REQUIREMENT —
An exact copy of the lines from the one containing "See the attached" through the end of the material is all that is wanted; transcribe only those.

INFORMATION GIVEN —
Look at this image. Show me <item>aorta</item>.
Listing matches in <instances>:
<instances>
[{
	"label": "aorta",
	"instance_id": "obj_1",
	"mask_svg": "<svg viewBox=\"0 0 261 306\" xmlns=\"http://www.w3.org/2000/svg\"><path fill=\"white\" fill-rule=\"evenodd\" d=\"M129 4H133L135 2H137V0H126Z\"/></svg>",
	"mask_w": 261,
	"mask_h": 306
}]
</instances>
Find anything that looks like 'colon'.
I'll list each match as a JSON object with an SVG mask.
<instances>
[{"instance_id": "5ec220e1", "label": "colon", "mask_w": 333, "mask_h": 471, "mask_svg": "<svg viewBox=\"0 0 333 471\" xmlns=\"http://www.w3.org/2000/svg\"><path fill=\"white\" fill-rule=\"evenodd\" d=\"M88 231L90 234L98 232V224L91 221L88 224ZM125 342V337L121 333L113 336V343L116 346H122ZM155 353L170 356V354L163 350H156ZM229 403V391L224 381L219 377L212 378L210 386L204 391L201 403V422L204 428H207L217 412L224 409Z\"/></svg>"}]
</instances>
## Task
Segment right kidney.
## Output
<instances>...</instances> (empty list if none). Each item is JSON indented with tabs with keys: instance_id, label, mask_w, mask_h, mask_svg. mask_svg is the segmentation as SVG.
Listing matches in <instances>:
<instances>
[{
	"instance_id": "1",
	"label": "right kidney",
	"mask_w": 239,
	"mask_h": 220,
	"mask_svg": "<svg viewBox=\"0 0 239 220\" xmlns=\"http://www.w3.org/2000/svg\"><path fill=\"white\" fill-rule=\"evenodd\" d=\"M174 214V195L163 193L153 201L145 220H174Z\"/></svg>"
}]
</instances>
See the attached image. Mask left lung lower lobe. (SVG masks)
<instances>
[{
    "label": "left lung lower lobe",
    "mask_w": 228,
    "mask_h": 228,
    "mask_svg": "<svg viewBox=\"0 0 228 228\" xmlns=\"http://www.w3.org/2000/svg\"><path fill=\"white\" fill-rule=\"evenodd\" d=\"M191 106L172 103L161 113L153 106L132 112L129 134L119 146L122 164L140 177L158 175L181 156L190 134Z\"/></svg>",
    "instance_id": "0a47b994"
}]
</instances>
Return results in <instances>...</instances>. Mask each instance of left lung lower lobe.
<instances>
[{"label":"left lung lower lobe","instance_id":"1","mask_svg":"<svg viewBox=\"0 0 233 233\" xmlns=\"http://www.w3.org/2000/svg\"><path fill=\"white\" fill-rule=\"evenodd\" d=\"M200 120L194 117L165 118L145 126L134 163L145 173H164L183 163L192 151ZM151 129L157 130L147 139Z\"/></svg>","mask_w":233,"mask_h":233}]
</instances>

YOUR RESPONSE —
See the attached image. Mask left lung lower lobe. (SVG masks)
<instances>
[{
    "label": "left lung lower lobe",
    "mask_w": 228,
    "mask_h": 228,
    "mask_svg": "<svg viewBox=\"0 0 228 228\" xmlns=\"http://www.w3.org/2000/svg\"><path fill=\"white\" fill-rule=\"evenodd\" d=\"M191 106L172 103L161 113L153 106L132 112L129 134L119 146L122 164L140 177L158 175L181 156L190 134Z\"/></svg>",
    "instance_id": "0a47b994"
}]
</instances>
Return results in <instances>...</instances>. Mask each instance of left lung lower lobe.
<instances>
[{"label":"left lung lower lobe","instance_id":"1","mask_svg":"<svg viewBox=\"0 0 233 233\" xmlns=\"http://www.w3.org/2000/svg\"><path fill=\"white\" fill-rule=\"evenodd\" d=\"M200 120L194 117L165 118L145 126L134 163L145 173H164L183 163L192 151ZM151 129L157 130L147 139Z\"/></svg>","mask_w":233,"mask_h":233}]
</instances>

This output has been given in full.